Fort Worth—At the Snooty Pig in Fort Worth, manager Buddy Yeary says the place was packed a couple of weekends ago because of the neighbor to the north, Texas Motor Speedway.
"The whole restaurant was full on race weekend. We actually had a line out the door."
It was a Nascar race, but Indy car weekend is also a big economic boost. Officials estimate thet Indy Racing weekend pumps about $30 million into the North Texas economy each year, when it draws thousands of tourists to the area from all over the world.
But, for the first time in more than a decade, that is in jeopardy.
"Where we go down the road together remains to be seen," Texas Motor Speedway President and General Manager, Eddie Gossage, said.
Gossage says Indy car has been a big part of TMS since day one, with some of the biggest moments in Indy car's racing history happening at the track. The recent and tragic death of popular racer, Dan Wheldon at Las Vegas Motor Speedway in October has put negotiations on hold. The league is still investigating the accident and because of that no deal has been signed with TMS to bring racing back to North Texas.
Gossage says several drivers have raised safety questions about whether oval tracks like TMS and the one in Las Vegas are safe for Indy-style racing.
"We ran two Indy car races in 2011 and we had only one caution flag in those two races.

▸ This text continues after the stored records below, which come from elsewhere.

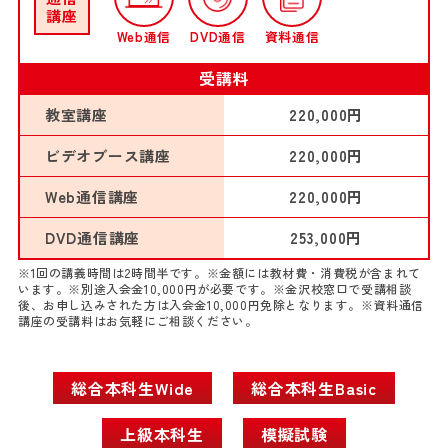
講座
Web通信
DVD通信
資料通信
受講料
教室講座
220,000円
ビデオブース講座
220,000円
Web通信講座
220,000円
DVD通信講座
253,000円
※1回の講義時間は2時間半です。※金額には教材費・消費税が含まれて
います。※別途入会金10,000円が必要です。※金沢校窓口で受講相談
後、お申し込みされた方は入会金10,000円免除となります。※資料通信
講座の受講料はお気軽にご相談ください。
総合本科生Wide
総合本科生Basic
上級本科生
模擬試験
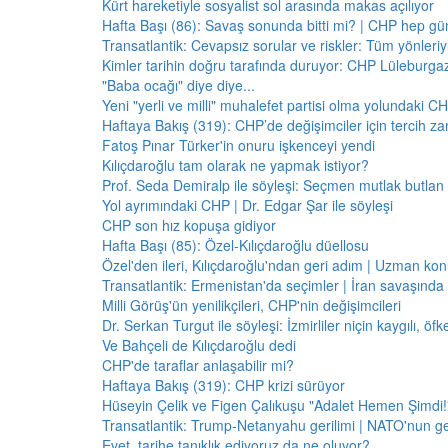
Kürt hareketiyle sosyalist sol arasında makas açılıyor
Hafta Başı (86): Savaş sonunda bitti mi? | CHP hep 
Transatlantik: Cevapsız sorular ve riskler: Tüm yönler
Kimler tarihin doğru tarafında duruyor: CHP Lüleburga
"Baba ocağı" diye diye...
Yeni "yerli ve milli" muhalefet partisi olma yolundaki C
Haftaya Bakış (319): CHP’de değişimciler için tercih z
Fatoş Pınar Türker'in onuru işkenceyi yendi
Kılıçdaroğlu tam olarak ne yapmak istiyor?
Prof. Seda Demiralp ile söyleşi: Seçmen mutlak butla
Yol ayrımındaki CHP | Dr. Edgar Şar ile söyleşi
CHP son hız kopuşa gidiyor
Hafta Başı (85): Özel-Kılıçdaroğlu düellosu
Özel'den ileri, Kılıçdaroğlu'ndan geri adım | Uzman konu
Transatlantik: Ermenistan'da seçimler | İran savaşınd
Milli Görüş'ün yenilikçileri, CHP'nin değişimcileri
Dr. Serkan Turgut ile söyleşi: İzmirliler niçin kaygılı, ö
Ve Bahçeli de Kılıçdaroğlu dedi
CHP'de taraflar anlaşabilir mi?
Haftaya Bakış (319): CHP krizi sürüyor
Hüseyin Çelik ve Figen Çalıkuşu "Adalet Hemen Şimdi!" 
Transatlantik: Trump-Netanyahu gerilimi | NATO'nun g
Evet, tarihe tanıklık ediyoruz da ne oluyor?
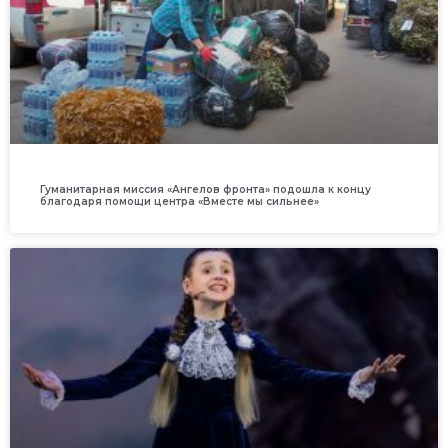
Гуманитарная миссия «Ангелов фронта» подошла к концу
благодаря помощи центра «Вместе мы сильнее»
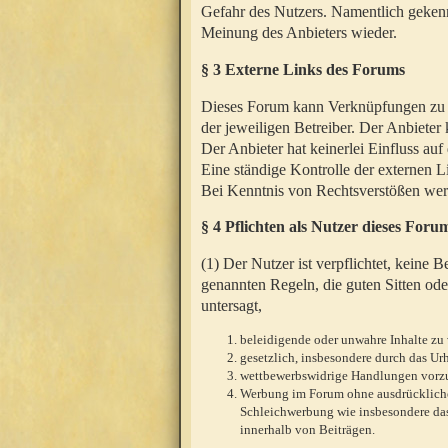
Gefahr des Nutzers. Namentlich gekenn
Meinung des Anbieters wieder.
§ 3 Externe Links des Forums
Dieses Forum kann Verknüpfungen zu We
der jeweiligen Betreiber. Der Anbieter
Der Anbieter hat keinerlei Einfluss auf
Eine ständige Kontrolle der externen L
Bei Kenntnis von Rechtsverstößen werd
§ 4 Pflichten als Nutzer dieses Foru
(1) Der Nutzer ist verpflichtet, keine
genannten Regeln, die guten Sitten ode
untersagt,
beleidigende oder unwahre Inhalte zu 
gesetzlich, insbesondere durch das U
wettbewerbswidrige Handlungen vor
Werbung im Forum ohne ausdrückliche s
Schleichwerbung wie insbesondere das
innerhalb von Beiträgen.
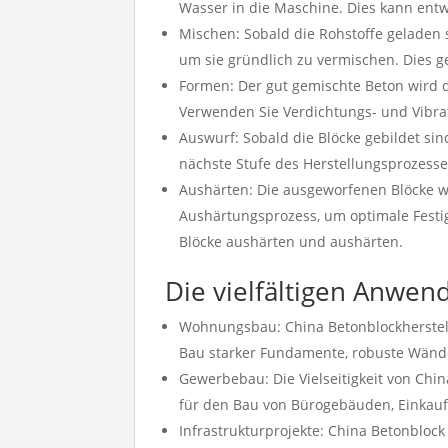
Wasser in die Maschine. Dies kann entw
Mischen: Sobald die Rohstoffe geladen
um sie gründlich zu vermischen. Dies 
Formen: Der gut gemischte Beton wird 
Verwenden Sie Verdichtungs- und Vibrat
Auswurf: Sobald die Blöcke gebildet sin
nächste Stufe des Herstellungsprozesse
Aushärten: Die ausgeworfenen Blöcke w
Aushärtungsprozess, um optimale Festig
Blöcke aushärten und aushärten.
Die vielfältigen Anwe
Wohnungsbau: China Betonblockherstell
Bau starker Fundamente, robuste Wänd
Gewerbebau: Die Vielseitigkeit von Chin
für den Bau von Bürogebäuden, Einkau
Infrastrukturprojekte: China Betonblock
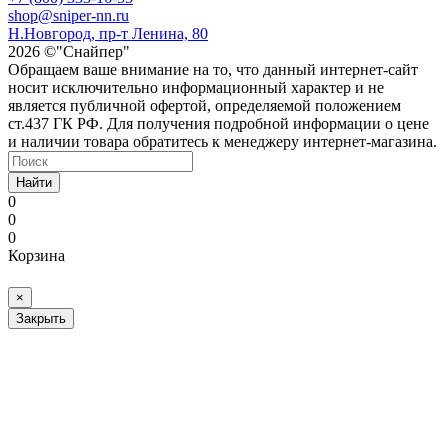
shop@sniper-nn.ru
Н.Новгород, пр-т Ленина, 80
2026 ©"Снайпер"
Обращаем ваше внимание на то, что данный интернет-сайт
носит исключительно информационный характер и не
является публичной офертой, определяемой положением
ст.437 ГК РФ. Для получения подробной информации о цене
и наличии товара обратитесь к менеджеру интернет-магазина.
Найти
0
0
0
Корзина
×
Закрыть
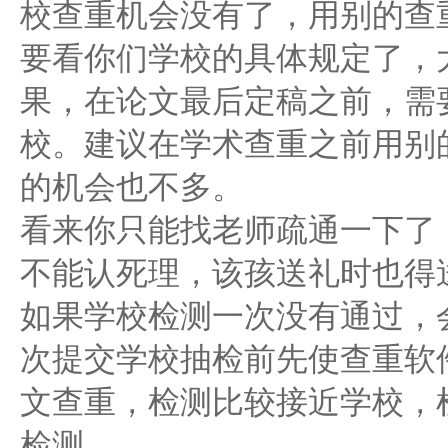
校查重机会没有了，用别的查
要看你们学校的具体规定了，
果，在论文最后定稿之前，需
校。建议在学术查重之前用别
的机会也不多。
看来你只能找老师疏通一下了
不能认死理，该孩送礼时也得
如果学校检测一次没有通过，
次提交学校抽检前先使查重软件自行
文查重，检测比较接近学校，
检测。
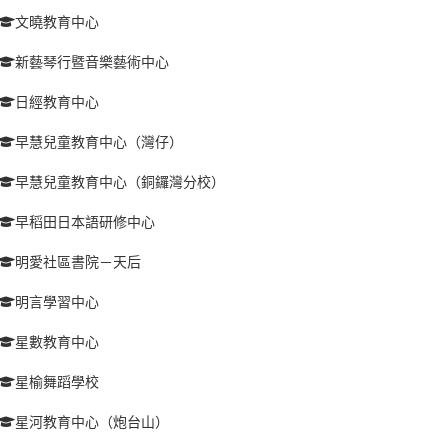
文曉教育中心
新藝琴行暨音樂藝術中心
日經教育中心
早慧兒童教育中心（灣仔）
早慧兒童教育中心（銅鑼灣分校）
早稻田日本語研修中心
明愛社區書院－天后
明言學習中心
星數教育中心
星榆舞蹈學校
星河教育中心（炮台山）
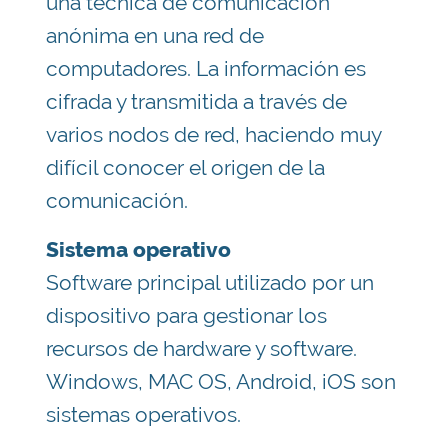
una técnica de comunicación
anónima en una red de
computadores. La información es
cifrada y transmitida a través de
varios nodos de red, haciendo muy
difícil conocer el origen de la
comunicación.
Sistema operativo
Software principal utilizado por un
dispositivo para gestionar los
recursos de hardware y software.
Windows, MAC OS, Android, iOS son
sistemas operativos.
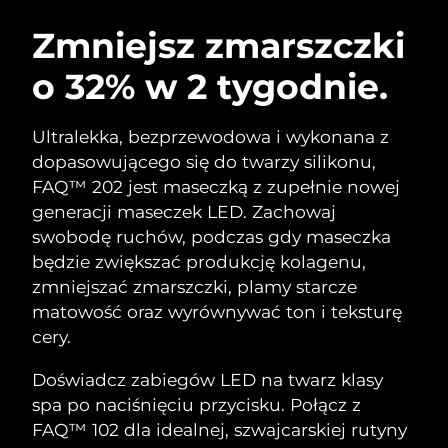
SZWEDZKI RUTYNA PIELĘGNACJI
URODY
Zmniejsz zmarszczki
o 32% w 2 tygodnie.
Oczekiwany czas dostawy
Australia
8/14/26
Oczekiwany czas dostawy
Ultralekka, bezprzewodowa i wykonana z
Oczyszczanie twarzy
Lifting twarzy
Austria
8/11/26
dopasowującego się do twarzy silikonu,
LUNA™ 4 zestaw
BEAR™ 2 zestaw
FAQ™ 202 jest maseczką z zupełnie nowej
Oczekiwany czas dostawy
Bahrajn
Anti-aging massage
Microcurrent toning
generacji maseczek LED. Zachowaj
8/12/26
swobodę ruchów, podczas gdy maseczka
Pielęgnacja jamy
Oczekiwany czas dostawy
Nawilżenie
ustnej
będzie zwiększać produkcję kolagenu,
Belgia
8/11/26
LUNA™ 4 Plus
BEAR™ 2 go
zmniejszać zmarszczki, plamy starcze
UFO™ 3 zestaw
issa™ 4
Massage, LED heating
Microcurrent toning on-the-go
matowość oraz wyrównywać ton i teksturę
Oczekiwany czas dostawy
FAQ™ ZABIEG ANTI-AGING
Bermudy
Deep facial hydration
Hybrid silicone sonic toothbrush
8/17/26
cery.
NEW
Bośnia i
LUNA™ 4 Men
BEAR™ 2 eyes & lips
Doświadcz zabiegów LED na twarz klasy
Oczekiwany czas dostawy
UFO™ 3 LED
Hercegowina
8/14/26
issa™ 4 plus
spa po naciśnięciu przycisku. Połącz z
For men, anti-aging massage
Microcurrent line smoothing device
Near-infrared and red light therapy
Smart hybrid silicone sonic toothbrush
FAQ™ 102 dla idealnej, szwajcarskiej rutyny
device
Anti-aging
Zabiegi LED
Oczekiwany czas dostawy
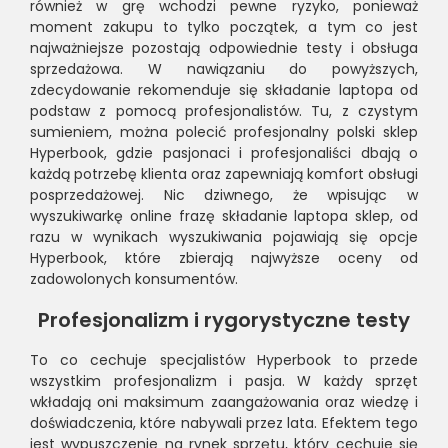
również w grę wchodzi pewne ryzyko, ponieważ
moment zakupu to tylko początek, a tym co jest
najważniejsze pozostają odpowiednie testy i obsługa
sprzedażowa. W nawiązaniu do powyższych,
zdecydowanie rekomenduje się składanie laptopa od
podstaw z pomocą profesjonalistów. Tu, z czystym
sumieniem, można polecić profesjonalny polski sklep
Hyperbook, gdzie pasjonaci i profesjonaliści dbają o
każdą potrzebę klienta oraz zapewniają komfort obsługi
posprzedażowej. Nic dziwnego, że wpisując w
wyszukiwarkę online frazę składanie laptopa sklep, od
razu w wynikach wyszukiwania pojawiają się opcje
Hyperbook, które zbierają najwyższe oceny od
zadowolonych konsumentów.
Profesjonalizm i rygorystyczne testy
To co cechuje specjalistów Hyperbook to przede
wszystkim profesjonalizm i pasja. W każdy sprzęt
wkładają oni maksimum zaangażowania oraz wiedzę i
doświadczenia, które nabywali przez lata. Efektem tego
jest wypuszczenie na rynek sprzętu, który cechuje się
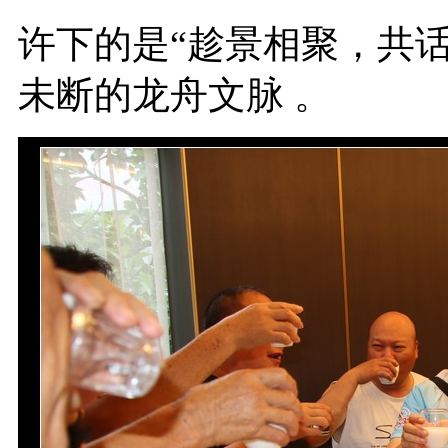
许下的是“趁景相聚，共
未断的龙舟文脉 。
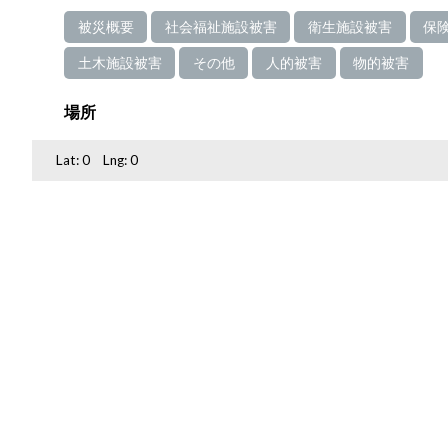
被災概要
社会福祉施設被害
衛生施設被害
保
土木施設被害
その他
人的被害
物的被害
場所
Lat:
0
Lng:
0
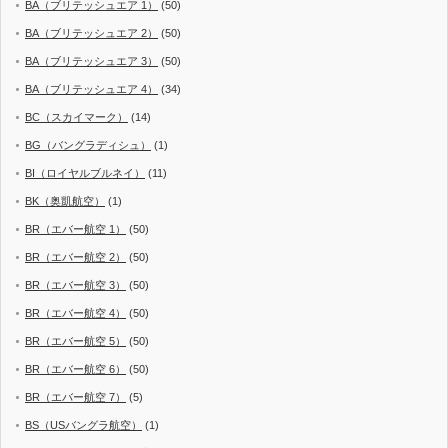
BA（ブリテッシュエア 1）
(50)
BA（ブリテッシュエア 2）
(50)
BA（ブリテッシュエア 3）
(50)
BA（ブリテッシュエア 4）
(34)
BC（スカイマーク）
(14)
BG（バングラディシュ）
(1)
BI（ロイヤルブルネイ）
(11)
BK（奥凱航空）
(1)
BR（エバー航空 1）
(50)
BR（エバー航空 2）
(50)
BR（エバー航空 3）
(50)
BR（エバー航空 4）
(50)
BR（エバー航空 5）
(50)
BR（エバー航空 6）
(50)
BR（エバー航空 7）
(5)
BS（USバングラ航空）
(1)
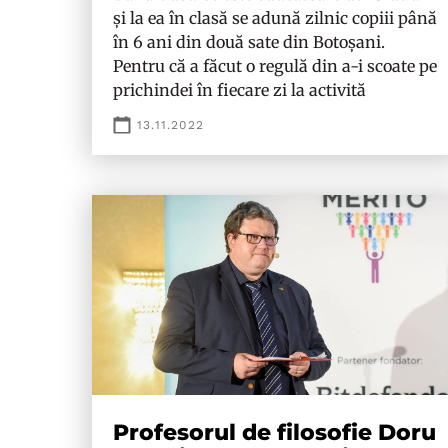
și la ea în clasă se adună zilnic copiii până
în 6 ani din două sate din Botoșani.
Pentru că a făcut o regulă din a-i scoate pe
prichindei în fiecare zi la activită
13.11.2022
Profesorul de filosofie Doru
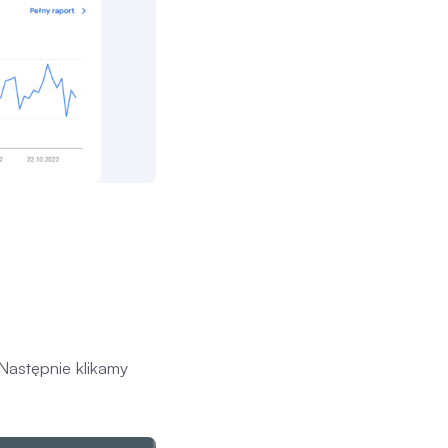
Następnie klikamy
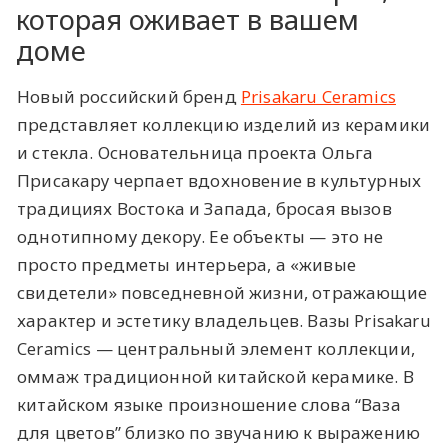
которая оживает в вашем
доме
Новый российский бренд
Prisakaru Ceramics
представляет коллекцию изделий из керамики
и стекла. Основательница проекта Ольга
Присакару черпает вдохновение в культурных
традициях Востока и Запада, бросая вызов
однотипному декору. Ее объекты — это не
просто предметы интерьера, а «живые
свидетели» повседневной жизни, отражающие
характер и эстетику владельцев. Вазы Prisakaru
Ceramics — центральный элемент коллекции,
оммаж традиционной китайской керамике. В
китайском языке произношение слова “Ваза
для цветов” близко по звучанию к выражению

We have a fast track, but not the fastest."
Gossage says cars run faster on the Las Vegas track by about 15 mph. He believes the safety issues may be motivated more out of a desire for a competitive edge, than over safety concerns. He hopes the issues don't destroy what is a popular North Texas tradition.
"This draws a big crowd. People come from all over the world to see Indy cars in Texas."
But, time is running out. Gossage says the track needs an adequate amount of time to promote and sell a big race. Season tickets are on sale right now. He also adds that when the Indy season returns, if it does, there will be a newly-styled, safer car, named in memory of Wheldon.